Ambon (ANTARA) - Langit Kota Ambon yang jingga kemerahan memberikan panorama indah tatkala empat besi raksasa perajut pulau-pulau di Maluku bersandar pada dermaga Yos Sudarso.
Tepat di tengah gugusan kapal yang berjejer, Kapal Sabuk Nusantara (Sanus) 71 sedang rehat dari pelesiran 10 hari mengelilingi lautan Maluku.
Seorang wanita berdiri dengan sigap di anjungan kapal, matanya tajam memperhatikan keadaan sekitar seolah mendominasi perairan. Dari seragam yang dipakainya menunjukkan dialah nakhoda Sabuk Nusantara 71.

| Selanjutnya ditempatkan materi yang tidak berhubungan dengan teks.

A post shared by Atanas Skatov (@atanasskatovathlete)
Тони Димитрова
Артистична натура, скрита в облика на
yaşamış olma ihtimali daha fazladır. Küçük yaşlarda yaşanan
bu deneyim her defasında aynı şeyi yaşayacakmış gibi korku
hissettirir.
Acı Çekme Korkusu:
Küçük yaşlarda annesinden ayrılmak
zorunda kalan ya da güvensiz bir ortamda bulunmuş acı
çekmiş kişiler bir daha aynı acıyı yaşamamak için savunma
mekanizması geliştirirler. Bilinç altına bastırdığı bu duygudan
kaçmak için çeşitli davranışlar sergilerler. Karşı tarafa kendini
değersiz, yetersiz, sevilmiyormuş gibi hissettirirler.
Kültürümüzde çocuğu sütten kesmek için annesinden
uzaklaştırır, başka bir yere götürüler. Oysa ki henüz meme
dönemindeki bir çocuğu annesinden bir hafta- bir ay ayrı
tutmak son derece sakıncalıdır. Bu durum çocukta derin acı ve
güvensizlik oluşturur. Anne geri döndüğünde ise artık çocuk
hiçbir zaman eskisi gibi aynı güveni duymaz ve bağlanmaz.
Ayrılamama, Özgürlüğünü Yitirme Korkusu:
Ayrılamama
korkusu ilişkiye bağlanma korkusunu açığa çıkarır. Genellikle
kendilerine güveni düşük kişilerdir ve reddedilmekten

Posturnya tegap meski tak terlalu tinggi. Rambut model yongen jadi ciri khasnya sehingga mudah dikenali. Dialah Kapten Lenny Sitorus, perempuan yang menjadi satu-satunya nakhoda kapal yang beroperasi di wilayah kepulauan Maluku.
Namanya terdengar tak Timur, tapi siapa sangka perempuan Batak kelahiran Medan 47 tahun silam ini sudah sangat akrab dengan ombak dan karang di lautan Maluku.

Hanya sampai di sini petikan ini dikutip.